0

question

How to get each individual replacement result from a Regex replacement?

ex

String regexMatchedWord = matcher.group(); allows me to access the current matched result;

But is there something like String regexMatchedSubstitution = matcher.currentMatchedReplacementResult(); allows me to access the current replacement result?

public class Test {

  public static void main(String[] args) {
    String content_SearchOn = "Sample sentence: snake, snail, snow, spider";
    String regexStrSubstitution = "$2$3$1";
    String regexStrMatchFor = "(s)(.)(.)";

    Matcher matcher = Pattern.compile(regexStrMatchFor).matcher(content_SearchOn);

    ArrayList<String> arr_regexMatchedWord = new ArrayList<>();
    ArrayList<String> arr_regexMatchedSubstitution = new ArrayList<>();

    StringBuilder sb_content_Replaced = new StringBuilder();
    while (matcher.find()) {
      String regexMatchedWord = matcher.group();
      arr_regexMatchedWord.add(regexMatchedWord);

      matcher.appendReplacement(sb_content_Replaced, regexStrSubstitution);

      String regexMatchedSubstitution = null; // << What should I put here -- to get each replacement result?
      arr_regexMatchedSubstitution.add(regexMatchedSubstitution);
    }
    matcher.appendTail(sb_content_Replaced);

    System.out.println(sb_content_Replaced); // Sample enstence: naske, nasil, nosw, pisder
    System.out.println(arr_regexMatchedWord); // [sen, sna, sna, sno, spi]
    System.out.println(arr_regexMatchedSubstitution); // [ens, nas, nas, nos, pis] // << expect

  }

}

comments

  • if Java is not able to do this, is there any other language able to? (Javascript? Python?)

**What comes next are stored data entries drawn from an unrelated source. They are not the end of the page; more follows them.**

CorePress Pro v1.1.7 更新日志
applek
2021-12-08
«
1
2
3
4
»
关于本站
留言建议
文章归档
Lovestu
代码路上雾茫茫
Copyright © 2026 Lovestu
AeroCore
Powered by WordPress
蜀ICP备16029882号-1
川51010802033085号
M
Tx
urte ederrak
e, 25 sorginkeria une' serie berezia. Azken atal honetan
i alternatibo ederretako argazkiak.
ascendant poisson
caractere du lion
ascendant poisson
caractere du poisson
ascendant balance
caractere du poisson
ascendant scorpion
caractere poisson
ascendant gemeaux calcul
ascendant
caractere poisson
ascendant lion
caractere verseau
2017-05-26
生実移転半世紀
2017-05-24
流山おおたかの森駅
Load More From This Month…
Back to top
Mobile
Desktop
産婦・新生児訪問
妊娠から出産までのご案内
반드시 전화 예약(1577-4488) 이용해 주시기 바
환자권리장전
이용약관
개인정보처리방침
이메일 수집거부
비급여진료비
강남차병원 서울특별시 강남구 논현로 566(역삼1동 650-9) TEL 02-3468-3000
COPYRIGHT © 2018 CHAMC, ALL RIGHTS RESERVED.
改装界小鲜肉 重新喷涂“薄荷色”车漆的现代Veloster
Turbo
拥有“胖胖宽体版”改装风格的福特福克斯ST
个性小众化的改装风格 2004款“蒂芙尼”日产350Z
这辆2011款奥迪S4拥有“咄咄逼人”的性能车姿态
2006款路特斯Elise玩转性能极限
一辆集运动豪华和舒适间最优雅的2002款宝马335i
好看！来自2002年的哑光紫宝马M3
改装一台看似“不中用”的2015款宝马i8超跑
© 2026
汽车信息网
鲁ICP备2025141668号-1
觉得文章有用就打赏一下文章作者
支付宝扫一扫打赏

Update: potential solution (workaround)

  • (as talked in the comment) A simple possible way might be:

    convert those $1 into group(1) programmatically,

    but you have to watch out for the escape characters like \ that has special meaning...

  • Another way might be:

    use Reflection to somehow get the local variable result in the source code appendExpandedReplacement(replacement, result); of java.util.regex.Matcher.appendReplacement(StringBuilder, String)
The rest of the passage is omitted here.